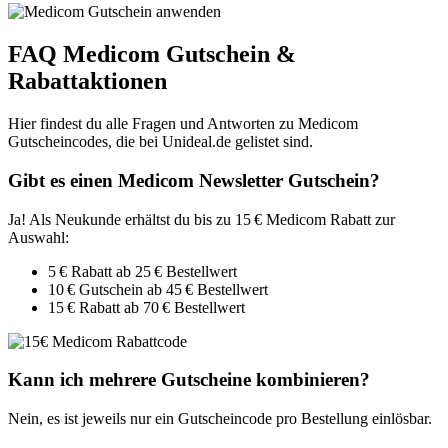
FAQ Medicom Gutschein &
Rabattaktionen
Hier findest du alle Fragen und Antworten zu Medicom
Gutscheincodes, die bei Unideal.de gelistet sind.
Gibt es einen Medicom Newsletter Gutschein?
Ja! Als Neukunde erhältst du bis zu 15 € Medicom Rabatt zur
Auswahl:
5 € Rabatt ab 25 € Bestellwert
10 € Gutschein ab 45 € Bestellwert
15 € Rabatt ab 70 € Bestellwert
Kann ich mehrere Gutscheine kombinieren?
Nein, es ist jeweils nur ein Gutscheincode pro Bestellung einlösbar.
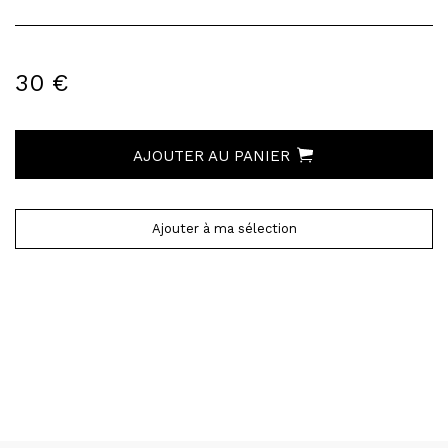
30 €
AJOUTER AU PANIER
Ajouter à ma sélection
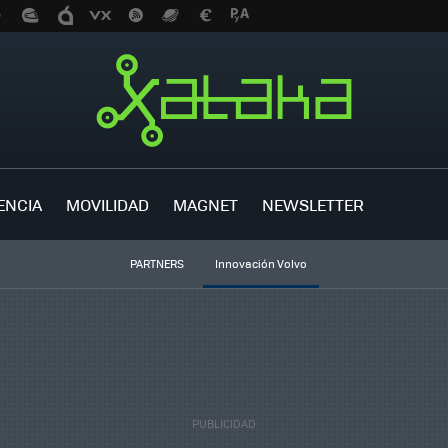
ENCIA
MOVILIDAD
MAGNET
NEWSLETTER
PARTNERS
Innovación Volvo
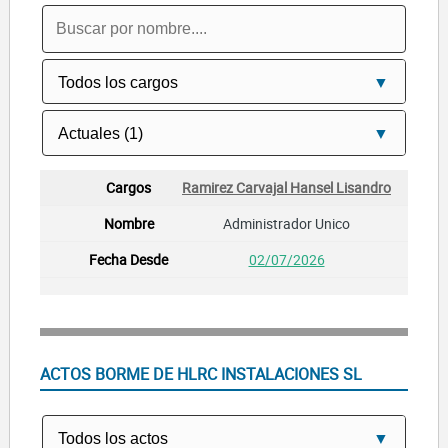
Ramirez Carvajal Hansel Lisandro
Administrador Unico
02/07/2026
ACTOS BORME DE HLRC INSTALACIONES SL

──────────

Filter the lines above so that only those with the string "Bestellwert" remain, then copy them.

**EXERCISE ANSWER:**
5 € Rabatt ab 25 € Bestellwert
10 € Gutschein ab 45 € Bestellwert
15 € Rabatt ab 70 € Bestellwert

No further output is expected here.